In the pivotal phase 3 trial, 71% of the patients achieved ORR and 93% DCR with Osimertinib (6). In our study, ORR was higher (82%) and DCR was similar with 95%. Studies from Europe already reported lower rates with approximately 40–50% of ORR (10, 12). No data was indicating that the Turkish population might be more “sensitive” to this treatment than Western population. Our study did not perform a central assessment for radiological review, and patient-selection bias always has to be taken into consideration as a possible determinant of a retrospective study.

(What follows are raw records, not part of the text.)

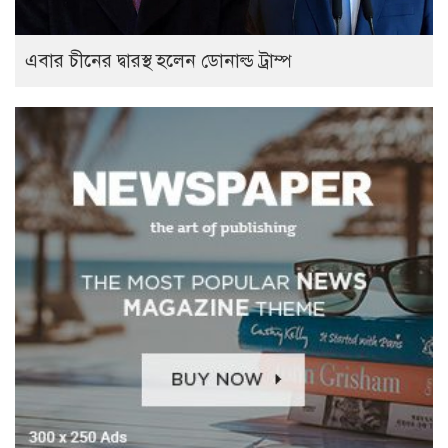
এবার চীনের দ্বারস্থ হলেন ডোনাল্ড ট্রাম্প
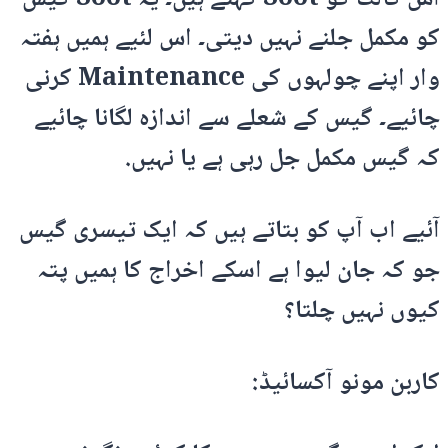
کو مکمل جلنے نہیں دیتی۔ اس لئیے ہمیں ہفتہ
وار اپنے چولہوں کی Maintenance کرنی
چائیے۔ گیس کے شعلے سے اندازہ لگانا چائیے
کہ گیس مکمل جل رہی ہے یا نہیں.
آئیے اب آپ کو بتاتے ہیں کہ ایک تیسری گیس
جو کہ جان لیوا ہے اسکے اخراج کا ہمیں پتہ
کیوں نہیں چلتا؟
کاربن مونو آکسائیڈ:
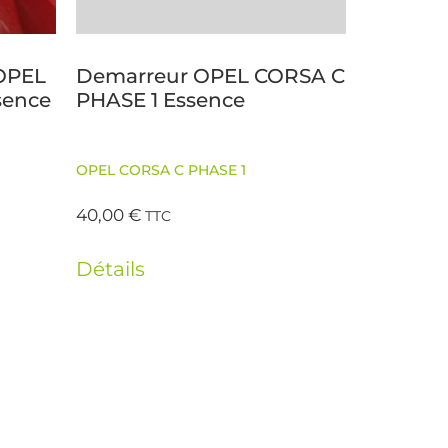
 OPEL
Demarreur OPEL CORSA C
sence
PHASE 1 Essence
OPEL CORSA C PHASE 1
40,00
€
TTC
Détails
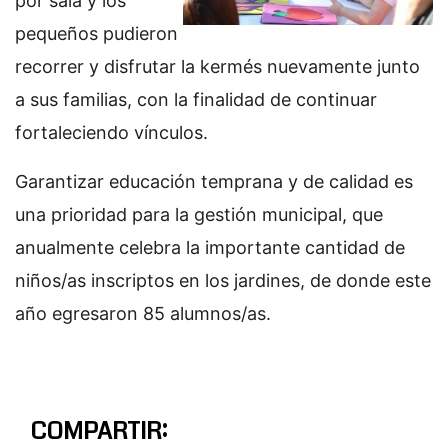
por sala y los
pequeños pudieron
recorrer y disfrutar la kermés nuevamente junto
a sus familias, con la finalidad de continuar
fortaleciendo vínculos.
Garantizar educación temprana y de calidad es
una prioridad para la gestión municipal, que
anualmente celebra la importante cantidad de
niños/as inscriptos en los jardines, de donde este
año egresaron 85 alumnos/as.
COMPARTIR:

After median 13 months follow-up, estimated median OS was 32.1 months (median 27.7 months for second-line and 32.1 months for ≥ 3-lines of treatment). Median OS of the Osimertinib arm in AURA3 trial was 26.8 months (7). Real-life results showed a median OS of 20 months in the western population and 24 months in the Asian population (11, 14). In a phase 2 study, 3-year OS rate was 54% in Japanese patients (22). In another study, median OS from the failure of first-line EGFR-TKI was reported as 42.6 months in patients who had T790M mutation with a history of Osimertinib use (23). Relatively short follow-up period, risk of patient-selection bias, and also possible differences in the sequential therapies might have affected our OS results.

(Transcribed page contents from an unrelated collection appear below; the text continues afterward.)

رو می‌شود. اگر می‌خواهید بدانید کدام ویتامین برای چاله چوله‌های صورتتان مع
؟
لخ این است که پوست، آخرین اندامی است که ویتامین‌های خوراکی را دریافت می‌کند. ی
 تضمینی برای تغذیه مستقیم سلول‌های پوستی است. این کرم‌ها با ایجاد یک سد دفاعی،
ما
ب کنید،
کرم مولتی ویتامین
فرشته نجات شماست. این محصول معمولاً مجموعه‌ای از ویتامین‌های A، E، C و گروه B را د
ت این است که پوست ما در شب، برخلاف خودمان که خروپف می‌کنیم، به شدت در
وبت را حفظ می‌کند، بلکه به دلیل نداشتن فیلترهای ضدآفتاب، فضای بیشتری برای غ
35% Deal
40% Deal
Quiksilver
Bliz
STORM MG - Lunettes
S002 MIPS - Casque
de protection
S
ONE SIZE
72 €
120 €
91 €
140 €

Safety profile was favorable with only 5.5% of temporary drug interruption. Most common side effects were similar with recent data. Rates of any adverse events and grade 3–4 adverse events were lower than the AURA3 study (6). Clinicians’ tendency to underestimate the side effects –especially grade 1 and 2- which will not influence treatment strategy, might be a possible reason in daily clinical practice. For example, grade 1–2 pneumonitis was seen in 9 of 279 patients in AURA3 however it was none in our study. Probably, asymptomatic grade 1 events might be underestimated and the symptoms of grade 2 events might be explained with other clinical entities. But grade ≥ 3 pneumonitis was seen in one patient in both studies (6).
In conclusion, Osimertinib is a highly effective therapy in second-line treatment of NSCLC patients with T790M mutation, with a favorable safety profile.